» Work to be completed: Your reply should hold every record exactly as given, with no pictures in it.

» Saved entries:
^^^^^^^^
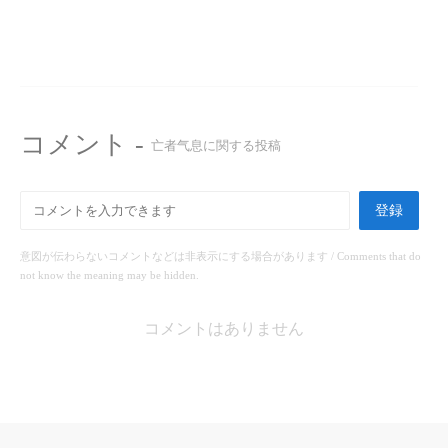
コメント -
亡者气息に関する投稿
登録
意図が伝わらないコメントなどは非表示にする場合があります / Comments that do
not know the meaning may be hidden.
コメントはありません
^^^^^^^^
» Solution for this problem:
コメント -
亡者气息に関する投稿
登録
意図が伝わらないコメントなどは非表示にする場合があります / Comments that do
not know the meaning may be hidden.
コメントはありません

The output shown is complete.